Parsing function arguments without arguments delimiters


I'm working on a project where I need to translate NetLogo to another programming language. I'm using Boost Spirit and I've already implemented some of the project grammars that store simple code syntax into an AST.

The problem I'm facing is that right now I can't tell if an identifier is a variable name or a function name. Also, I don't know if a specific function call needs one, two, or multiple arguments, so I don't know when to stop looking for more arguments.

For example, a function call can look like

id1 id2 id3 id4

That could be:

  • id3 is a function that has id4 as argument (let's say the return value of that is id5), and id1 is a function that has id2 and id5 as arguments

But it could also be:

  • id1 has id2 id3 id4 as arguments (all but id1 are variable names)
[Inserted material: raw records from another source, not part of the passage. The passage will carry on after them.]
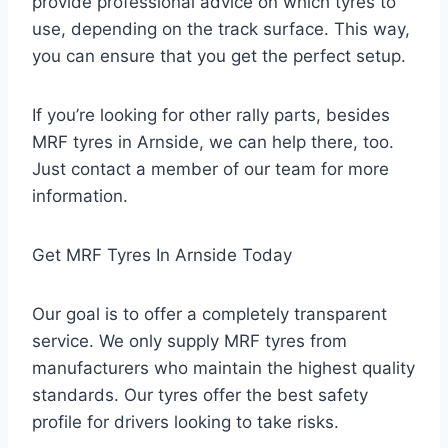
provide professional advice on which tyres to
use, depending on the track surface. This way,
you can ensure that you get the perfect setup.
If you’re looking for other rally parts, besides
MRF tyres in Arnside, we can help there, too.
Just contact a member of our team for more
information.
Get MRF Tyres In Arnside Today
Our goal is to offer a completely transparent
service. We only supply MRF tyres from
manufacturers who maintain the highest quality
standards. Our tyres offer the best safety
profile for drivers looking to take risks.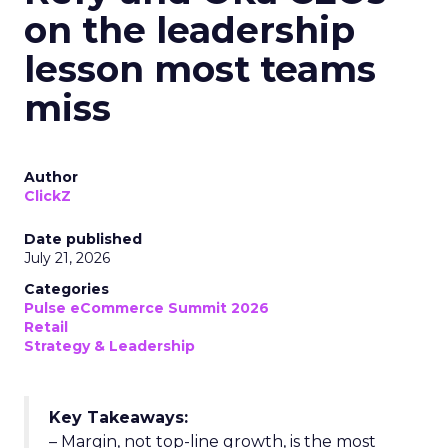
on the leadership
lesson most teams
miss
Author
ClickZ
Date published
July 21, 2026
Categories
Pulse eCommerce Summit 2026
Retail
Strategy & Leadership
Key Takeaways:
– Margin, not top-line growth, is the most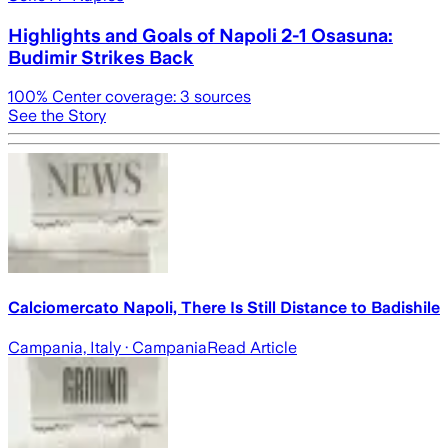
Highlights and Goals of Napoli 2-1 Osasuna:
Budimir Strikes Back
100
% Center coverage:
3
sources
See the Story
Calciomercato Napoli, There Is Still Distance to Badishile
Campania, Italy
· Campania
Read Article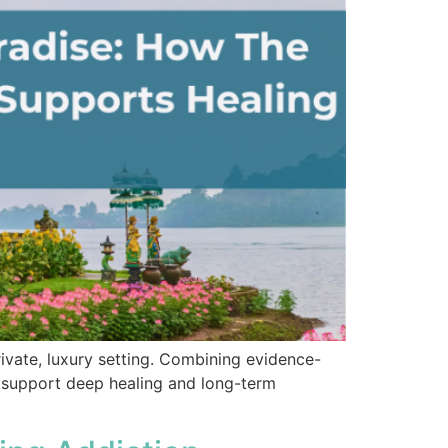
ivate, luxury setting. Combining evidence-
to support deep healing and long-term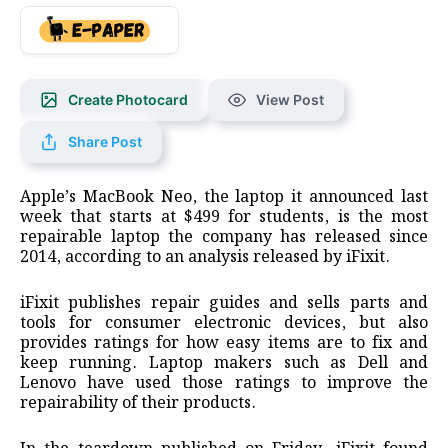
Create Photocard
View Post
Share Post
Apple’s MacBook Neo, the laptop it announced last
week that starts at $499 for students, is the most
repairable laptop ​the company has released since
2014, according to an analysis released by iFixit.
iFixit ‌publishes repair guides and sells parts and
tools for consumer electronic devices, but also
provides ratings for how easy items are to fix and
keep running. Laptop makers such as Dell and
Lenovo have ​used those ratings to improve the
repairability of their products.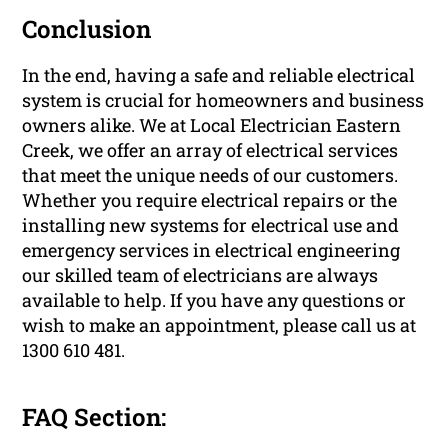
Conclusion
In the end, having a safe and reliable electrical
system is crucial for homeowners and business
owners alike. We at Local Electrician Eastern
Creek, we offer an array of electrical services
that meet the unique needs of our customers.
Whether you require electrical repairs or the
installing new systems for electrical use and
emergency services in electrical engineering
our skilled team of electricians are always
available to help. If you have any questions or
wish to make an appointment, please call us at
1300 610 481.
FAQ Section: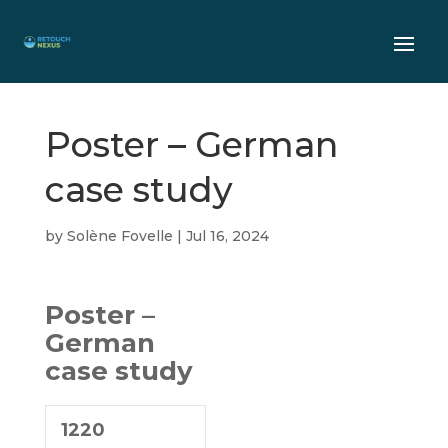
Poster – German
case study
by
Solène Fovelle
|
Jul 16, 2024
Poster –
German
case study
1220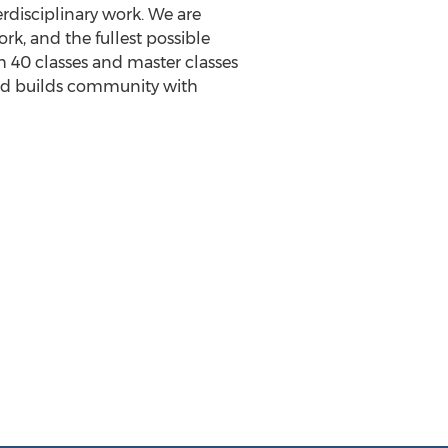
terdisciplinary work. We are
, and the fullest possible
h 40 classes and master classes
 and builds community with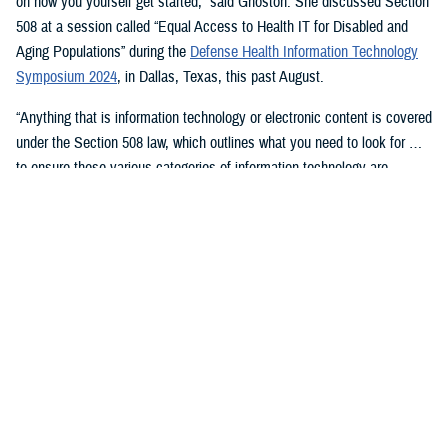
on how you yourself get started,” said Ghoston. She discussed Section
508 at a session called “Equal Access to Health IT for Disabled and
Aging Populations” during the
Defense Health Information Technology
Symposium 2024
, in Dallas, Texas, this past August.
“Anything that is information technology or electronic content is covered
under the Section 508 law, which outlines what you need to look for …
to ensure these various categories of information technology are
compliant,” Ghoston said.
Supporting 508 Compliance
Ghoston said the Program Executive Office for Medical Systems/Chief
Information Officer (J-6), within which the DHA Section 508 Program
Office resides, “recognizes that 508 is a daunting task.” The law allows
for exceptions and exemptions from meeting legal compliance
standards.
As Ghoston explained: “We will walk you through putting together the
documentation that you need in your contract files to ensure that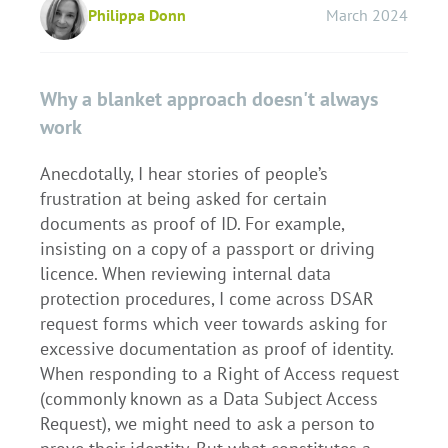
Philippa Donn
March 2024
Why a blanket approach doesn't always
work
Anecdotally, I hear stories of people’s
frustration at being asked for certain
documents as proof of ID. For example,
insisting on a copy of a passport or driving
licence. When reviewing internal data
protection procedures, I come across DSAR
request forms which veer towards asking for
excessive documentation as proof of identity.
When responding to a Right of Access request
(commonly known as a Data Subject Access
Request), we might need to ask a person to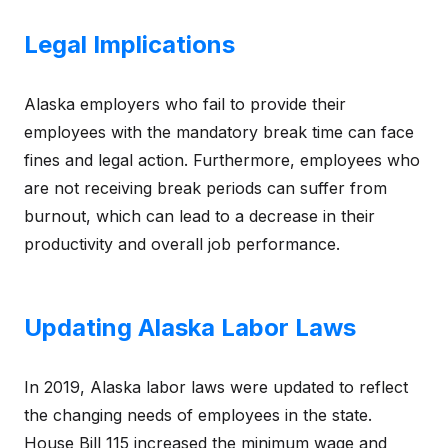
Legal Implications
Alaska employers who fail to provide their
employees with the mandatory break time can face
fines and legal action. Furthermore, employees who
are not receiving break periods can suffer from
burnout, which can lead to a decrease in their
productivity and overall job performance.
Updating Alaska Labor Laws
In 2019, Alaska labor laws were updated to reflect
the changing needs of employees in the state.
House Bill 115 increased the minimum wage and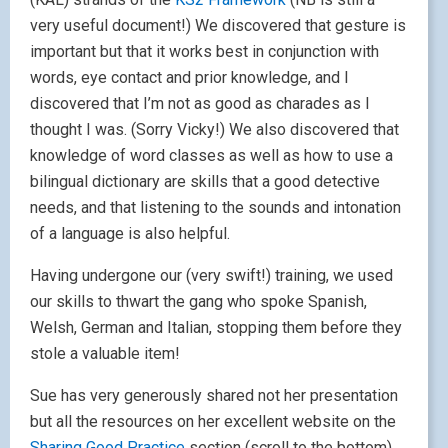
very useful document!) We discovered that gesture is
important but that it works best in conjunction with
words, eye contact and prior knowledge, and I
discovered that I’m not as good as charades as I
thought I was. (Sorry Vicky!) We also discovered that
knowledge of word classes as well as how to use a
bilingual dictionary are skills that a good detective
needs, and that listening to the sounds and intonation
of a language is also helpful.
Having undergone our (very swift!) training, we used
our skills to thwart the gang who spoke Spanish,
Welsh, German and Italian, stopping them before they
stole a valuable item!
Sue has very generously shared not her presentation
but all the resources on her excellent website on the
Sharing Good Practice
section (scroll to the bottom)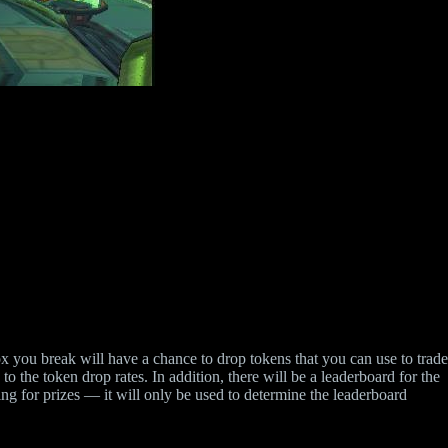
 you break will have a chance to drop tokens that you can use to trade
to the token drop rates. In addition, there will be a leaderboard for the
ing for prizes — it will only be used to determine the leaderboard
I've thought about using Symbols and adding new items each time a variable or function is declared, this would help to differentiate variable names and function names, but...

  • How can/should I store the number of arguments a function requires using Boost Spirit? Maybe using another Symbol table with Semantic Actions while parsing the function definition?
  • Once I know how to get the number of arguments needed, how can I get that value once I find a function identifier while parsing an expression?
  • It's a good solution to use Symbols to differentiate variable names from function names?

Solution

  • Finally what I've done is the following:

    • Created a Symbols table using the function name as the key, and the number of arguments as data stored.
    qi::symbols<char, int> f_args;
    
    • Used a Semantic Action on the function parser to get the function name and arguments list, and send it to an external function to store the data on the Symbols table.
    void store_function (std::string name, std::list<std::string> args) {
        f_args.add(name, args.size());
        std::cout << name << " " <<  args.size() << std::endl;
    }
    
    function_ = (
            lexeme[(string("to-report") | string("to")) >> !(alnum | '_')]  // make sure we have whole words
       >   identifier 
       >   ('[' > argument_list > ']')
       >   body
       >   lexeme[string("end") >> !(alnum | '_')]
    ) [ phx::bind(&store_function, _2, _3) ];
    
    • When a function name is found outside a function definition (meaning that is a function call), I load the data stored on the Symbols Table to use it on a repeat directive and expect the exact number of arguments the function needs.
    function_call = 
        function_name >> 
        repeat( phx::ref(n_args) )[identifier];
    
    function_name = 
        !lexeme[keywords >> !(alnum | '_')] >> 
        &lexeme[f_args [phx::ref(n_args) = _1] >> !(alnum | '_')] >> 
        raw[lexeme[(alpha | '_') >> *(alnum | '_' | '-')]];
    

    The only question this answer does not answer is the last one. Hopefully, someone with more experience in this field will explain it.